## Instructions for the task
Nothing in the records may be altered. Repeat them in full.

┏━━

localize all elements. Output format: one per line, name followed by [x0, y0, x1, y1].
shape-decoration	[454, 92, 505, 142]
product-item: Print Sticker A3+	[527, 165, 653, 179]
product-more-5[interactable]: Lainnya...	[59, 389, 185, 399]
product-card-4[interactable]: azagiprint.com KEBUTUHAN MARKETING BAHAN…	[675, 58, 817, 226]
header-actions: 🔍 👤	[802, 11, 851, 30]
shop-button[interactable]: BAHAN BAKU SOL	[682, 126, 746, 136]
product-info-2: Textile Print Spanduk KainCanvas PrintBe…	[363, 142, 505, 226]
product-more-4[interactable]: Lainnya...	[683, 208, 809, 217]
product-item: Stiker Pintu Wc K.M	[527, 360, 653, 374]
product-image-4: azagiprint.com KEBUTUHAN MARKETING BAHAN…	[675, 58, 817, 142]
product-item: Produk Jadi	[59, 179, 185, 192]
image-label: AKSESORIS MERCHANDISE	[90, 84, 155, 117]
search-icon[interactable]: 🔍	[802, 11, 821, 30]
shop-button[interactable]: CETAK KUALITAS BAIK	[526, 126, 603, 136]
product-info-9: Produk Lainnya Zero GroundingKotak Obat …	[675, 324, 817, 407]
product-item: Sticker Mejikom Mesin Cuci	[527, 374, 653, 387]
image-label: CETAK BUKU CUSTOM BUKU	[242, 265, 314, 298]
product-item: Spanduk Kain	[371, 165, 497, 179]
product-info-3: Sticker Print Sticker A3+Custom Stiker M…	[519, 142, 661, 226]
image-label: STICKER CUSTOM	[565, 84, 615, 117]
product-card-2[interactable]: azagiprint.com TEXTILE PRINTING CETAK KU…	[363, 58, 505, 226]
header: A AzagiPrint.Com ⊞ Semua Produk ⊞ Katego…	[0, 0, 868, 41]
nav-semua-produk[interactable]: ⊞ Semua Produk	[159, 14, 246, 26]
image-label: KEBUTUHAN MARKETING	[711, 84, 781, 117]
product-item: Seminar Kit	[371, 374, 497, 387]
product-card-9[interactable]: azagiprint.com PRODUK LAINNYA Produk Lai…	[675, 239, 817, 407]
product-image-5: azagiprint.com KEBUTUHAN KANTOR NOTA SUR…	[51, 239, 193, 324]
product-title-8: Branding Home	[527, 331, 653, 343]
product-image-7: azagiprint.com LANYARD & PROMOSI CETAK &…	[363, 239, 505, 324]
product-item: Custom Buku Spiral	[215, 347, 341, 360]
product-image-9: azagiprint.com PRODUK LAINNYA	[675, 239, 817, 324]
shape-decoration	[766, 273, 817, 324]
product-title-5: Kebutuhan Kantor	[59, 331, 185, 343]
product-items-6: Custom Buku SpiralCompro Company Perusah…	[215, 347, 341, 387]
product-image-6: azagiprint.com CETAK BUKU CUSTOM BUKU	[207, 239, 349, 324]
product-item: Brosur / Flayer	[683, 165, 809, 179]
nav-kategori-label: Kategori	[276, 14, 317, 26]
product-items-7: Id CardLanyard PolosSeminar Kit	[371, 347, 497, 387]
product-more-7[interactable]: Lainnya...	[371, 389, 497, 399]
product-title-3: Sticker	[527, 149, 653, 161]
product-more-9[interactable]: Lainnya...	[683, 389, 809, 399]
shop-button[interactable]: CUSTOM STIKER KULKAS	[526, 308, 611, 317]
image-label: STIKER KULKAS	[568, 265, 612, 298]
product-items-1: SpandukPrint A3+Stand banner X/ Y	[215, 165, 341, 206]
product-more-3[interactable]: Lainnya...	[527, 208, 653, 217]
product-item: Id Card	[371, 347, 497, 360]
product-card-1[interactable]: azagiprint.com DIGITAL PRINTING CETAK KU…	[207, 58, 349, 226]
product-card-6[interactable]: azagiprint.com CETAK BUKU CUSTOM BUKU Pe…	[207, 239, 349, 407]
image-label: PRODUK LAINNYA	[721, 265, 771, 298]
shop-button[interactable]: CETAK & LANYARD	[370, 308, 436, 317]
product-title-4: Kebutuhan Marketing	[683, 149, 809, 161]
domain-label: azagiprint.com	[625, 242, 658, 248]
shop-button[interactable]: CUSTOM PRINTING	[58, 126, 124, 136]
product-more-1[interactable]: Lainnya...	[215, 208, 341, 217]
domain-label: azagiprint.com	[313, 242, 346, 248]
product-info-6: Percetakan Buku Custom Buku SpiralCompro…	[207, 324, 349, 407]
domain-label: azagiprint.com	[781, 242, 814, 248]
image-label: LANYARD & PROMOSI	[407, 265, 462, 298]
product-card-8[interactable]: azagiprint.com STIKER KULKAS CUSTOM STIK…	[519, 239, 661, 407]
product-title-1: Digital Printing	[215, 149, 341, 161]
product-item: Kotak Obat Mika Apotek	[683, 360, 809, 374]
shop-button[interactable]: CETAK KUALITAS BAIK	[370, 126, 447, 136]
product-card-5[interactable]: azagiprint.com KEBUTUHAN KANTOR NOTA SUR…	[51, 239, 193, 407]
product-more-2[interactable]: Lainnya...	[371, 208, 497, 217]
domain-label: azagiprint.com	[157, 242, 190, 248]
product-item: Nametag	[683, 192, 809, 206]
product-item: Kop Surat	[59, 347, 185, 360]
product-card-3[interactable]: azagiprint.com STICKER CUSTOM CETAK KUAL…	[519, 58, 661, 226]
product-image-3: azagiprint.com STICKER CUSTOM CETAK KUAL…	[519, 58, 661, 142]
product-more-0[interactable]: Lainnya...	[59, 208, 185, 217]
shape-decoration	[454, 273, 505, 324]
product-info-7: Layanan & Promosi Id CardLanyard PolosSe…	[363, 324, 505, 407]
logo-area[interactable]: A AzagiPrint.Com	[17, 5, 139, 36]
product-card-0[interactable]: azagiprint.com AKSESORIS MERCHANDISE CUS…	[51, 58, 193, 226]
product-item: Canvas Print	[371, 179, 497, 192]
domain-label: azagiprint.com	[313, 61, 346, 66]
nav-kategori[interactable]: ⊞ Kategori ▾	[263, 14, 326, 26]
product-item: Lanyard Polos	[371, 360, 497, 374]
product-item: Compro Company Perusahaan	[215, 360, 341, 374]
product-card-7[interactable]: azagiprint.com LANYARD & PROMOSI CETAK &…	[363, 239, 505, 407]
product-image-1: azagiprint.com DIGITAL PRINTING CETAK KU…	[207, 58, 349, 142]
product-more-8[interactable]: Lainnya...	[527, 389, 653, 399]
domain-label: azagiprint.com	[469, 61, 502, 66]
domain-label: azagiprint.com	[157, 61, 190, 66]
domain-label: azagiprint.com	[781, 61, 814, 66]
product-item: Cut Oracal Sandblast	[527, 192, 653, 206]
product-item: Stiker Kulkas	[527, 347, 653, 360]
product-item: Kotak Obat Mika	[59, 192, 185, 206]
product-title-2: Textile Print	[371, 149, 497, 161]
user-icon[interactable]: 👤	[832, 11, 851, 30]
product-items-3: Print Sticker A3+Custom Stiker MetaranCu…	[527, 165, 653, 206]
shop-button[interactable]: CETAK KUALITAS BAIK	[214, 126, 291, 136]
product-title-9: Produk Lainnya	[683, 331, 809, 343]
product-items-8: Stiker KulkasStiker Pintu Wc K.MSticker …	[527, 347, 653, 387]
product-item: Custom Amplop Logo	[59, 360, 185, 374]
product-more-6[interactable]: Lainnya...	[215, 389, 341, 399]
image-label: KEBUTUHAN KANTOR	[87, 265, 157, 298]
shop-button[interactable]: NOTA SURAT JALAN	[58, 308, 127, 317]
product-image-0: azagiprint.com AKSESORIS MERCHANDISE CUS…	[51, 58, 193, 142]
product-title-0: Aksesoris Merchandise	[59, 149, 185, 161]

┗━━

## Written answer
localize all elements. Output format: one per line, name followed by [x0, y0, x1, y1].
shape-decoration	[454, 92, 505, 142]
product-item: Print Sticker A3+	[527, 165, 653, 179]
product-more-5[interactable]: Lainnya...	[59, 389, 185, 399]
product-card-4[interactable]: azagiprint.com KEBUTUHAN MARKETING BAHAN…	[675, 58, 817, 226]
header-actions: 🔍 👤	[802, 11, 851, 30]
shop-button[interactable]: BAHAN BAKU SOL	[682, 126, 746, 136]
product-info-2: Textile Print Spanduk KainCanvas PrintBe…	[363, 142, 505, 226]
product-more-4[interactable]: Lainnya...	[683, 208, 809, 217]
product-item: Stiker Pintu Wc K.M	[527, 360, 653, 374]
product-image-4: azagiprint.com KEBUTUHAN MARKETING BAHAN…	[675, 58, 817, 142]
product-item: Produk Jadi	[59, 179, 185, 192]
image-label: AKSESORIS MERCHANDISE	[90, 84, 155, 117]
search-icon[interactable]: 🔍	[802, 11, 821, 30]
shop-button[interactable]: CETAK KUALITAS BAIK	[526, 126, 603, 136]
product-info-9: Produk Lainnya Zero GroundingKotak Obat …	[675, 324, 817, 407]
product-item: Sticker Mejikom Mesin Cuci	[527, 374, 653, 387]
image-label: CETAK BUKU CUSTOM BUKU	[242, 265, 314, 298]
product-item: Spanduk Kain	[371, 165, 497, 179]
product-info-3: Sticker Print Sticker A3+Custom Stiker M…	[519, 142, 661, 226]
image-label: STICKER CUSTOM	[565, 84, 615, 117]
product-card-2[interactable]: azagiprint.com TEXTILE PRINTING CETAK KU…	[363, 58, 505, 226]
header: A AzagiPrint.Com ⊞ Semua Produk ⊞ Katego…	[0, 0, 868, 41]
nav-semua-produk[interactable]: ⊞ Semua Produk	[159, 14, 246, 26]
image-label: KEBUTUHAN MARKETING	[711, 84, 781, 117]
product-item: Seminar Kit	[371, 374, 497, 387]
product-card-9[interactable]: azagiprint.com PRODUK LAINNYA Produk Lai…	[675, 239, 817, 407]
product-image-5: azagiprint.com KEBUTUHAN KANTOR NOTA SUR…	[51, 239, 193, 324]
product-title-8: Branding Home	[527, 331, 653, 343]
product-image-7: azagiprint.com LANYARD & PROMOSI CETAK &…	[363, 239, 505, 324]
product-item: Custom Buku Spiral	[215, 347, 341, 360]
product-image-9: azagiprint.com PRODUK LAINNYA	[675, 239, 817, 324]
shape-decoration	[766, 273, 817, 324]
product-title-5: Kebutuhan Kantor	[59, 331, 185, 343]
product-items-6: Custom Buku SpiralCompro Company Perusah…	[215, 347, 341, 387]
product-image-6: azagiprint.com CETAK BUKU CUSTOM BUKU	[207, 239, 349, 324]
product-item: Brosur / Flayer	[683, 165, 809, 179]
nav-kategori-label: Kategori	[276, 14, 317, 26]
product-items-7: Id CardLanyard PolosSeminar Kit	[371, 347, 497, 387]
product-more-7[interactable]: Lainnya...	[371, 389, 497, 399]
product-title-3: Sticker	[527, 149, 653, 161]
product-more-9[interactable]: Lainnya...	[683, 389, 809, 399]
shop-button[interactable]: CUSTOM STIKER KULKAS	[526, 308, 611, 317]
image-label: STIKER KULKAS	[568, 265, 612, 298]
product-items-1: SpandukPrint A3+Stand banner X/ Y	[215, 165, 341, 206]
product-more-3[interactable]: Lainnya...	[527, 208, 653, 217]
product-item: Id Card	[371, 347, 497, 360]
product-card-1[interactable]: azagiprint.com DIGITAL PRINTING CETAK KU…	[207, 58, 349, 226]
product-card-6[interactable]: azagiprint.com CETAK BUKU CUSTOM BUKU Pe…	[207, 239, 349, 407]
image-label: PRODUK LAINNYA	[721, 265, 771, 298]
shop-button[interactable]: CETAK & LANYARD	[370, 308, 436, 317]
product-title-4: Kebutuhan Marketing	[683, 149, 809, 161]
domain-label: azagiprint.com	[625, 242, 658, 248]
shop-button[interactable]: CUSTOM PRINTING	[58, 126, 124, 136]
product-more-1[interactable]: Lainnya...	[215, 208, 341, 217]
domain-label: azagiprint.com	[313, 242, 346, 248]
product-info-6: Percetakan Buku Custom Buku SpiralCompro…	[207, 324, 349, 407]
domain-label: azagiprint.com	[781, 242, 814, 248]
image-label: LANYARD & PROMOSI	[407, 265, 462, 298]
product-card-8[interactable]: azagiprint.com STIKER KULKAS CUSTOM STIK…	[519, 239, 661, 407]
product-title-1: Digital Printing	[215, 149, 341, 161]
product-item: Kotak Obat Mika Apotek	[683, 360, 809, 374]
shop-button[interactable]: CETAK KUALITAS BAIK	[370, 126, 447, 136]
product-card-5[interactable]: azagiprint.com KEBUTUHAN KANTOR NOTA SUR…	[51, 239, 193, 407]
product-more-2[interactable]: Lainnya...	[371, 208, 497, 217]
domain-label: azagiprint.com	[157, 242, 190, 248]
product-item: Nametag	[683, 192, 809, 206]
product-item: Kop Surat	[59, 347, 185, 360]
product-card-3[interactable]: azagiprint.com STICKER CUSTOM CETAK KUAL…	[519, 58, 661, 226]
product-image-3: azagiprint.com STICKER CUSTOM CETAK KUAL…	[519, 58, 661, 142]
product-more-0[interactable]: Lainnya...	[59, 208, 185, 217]
shape-decoration	[454, 273, 505, 324]
product-info-7: Layanan & Promosi Id CardLanyard PolosSe…	[363, 324, 505, 407]
logo-area[interactable]: A AzagiPrint.Com	[17, 5, 139, 36]
product-card-0[interactable]: azagiprint.com AKSESORIS MERCHANDISE CUS…	[51, 58, 193, 226]
product-item: Canvas Print	[371, 179, 497, 192]
domain-label: azagiprint.com	[313, 61, 346, 66]
nav-kategori[interactable]: ⊞ Kategori ▾	[263, 14, 326, 26]
product-item: Lanyard Polos	[371, 360, 497, 374]
product-item: Compro Company Perusahaan	[215, 360, 341, 374]
product-card-7[interactable]: azagiprint.com LANYARD & PROMOSI CETAK &…	[363, 239, 505, 407]
product-image-1: azagiprint.com DIGITAL PRINTING CETAK KU…	[207, 58, 349, 142]
product-more-8[interactable]: Lainnya...	[527, 389, 653, 399]
domain-label: azagiprint.com	[469, 61, 502, 66]
domain-label: azagiprint.com	[157, 61, 190, 66]
domain-label: azagiprint.com	[781, 61, 814, 66]
product-item: Cut Oracal Sandblast	[527, 192, 653, 206]
product-item: Stiker Kulkas	[527, 347, 653, 360]
product-item: Kotak Obat Mika	[59, 192, 185, 206]
product-title-2: Textile Print	[371, 149, 497, 161]
user-icon[interactable]: 👤	[832, 11, 851, 30]
product-items-3: Print Sticker A3+Custom Stiker MetaranCu…	[527, 165, 653, 206]
shop-button[interactable]: CETAK KUALITAS BAIK	[214, 126, 291, 136]
product-title-9: Produk Lainnya	[683, 331, 809, 343]
product-items-8: Stiker KulkasStiker Pintu Wc K.MSticker …	[527, 347, 653, 387]
product-item: Custom Amplop Logo	[59, 360, 185, 374]
product-more-6[interactable]: Lainnya...	[215, 389, 341, 399]
image-label: KEBUTUHAN KANTOR	[87, 265, 157, 298]
shop-button[interactable]: NOTA SURAT JALAN	[58, 308, 127, 317]
product-image-0: azagiprint.com AKSESORIS MERCHANDISE CUS…	[51, 58, 193, 142]
product-title-0: Aksesoris Merchandise	[59, 149, 185, 161]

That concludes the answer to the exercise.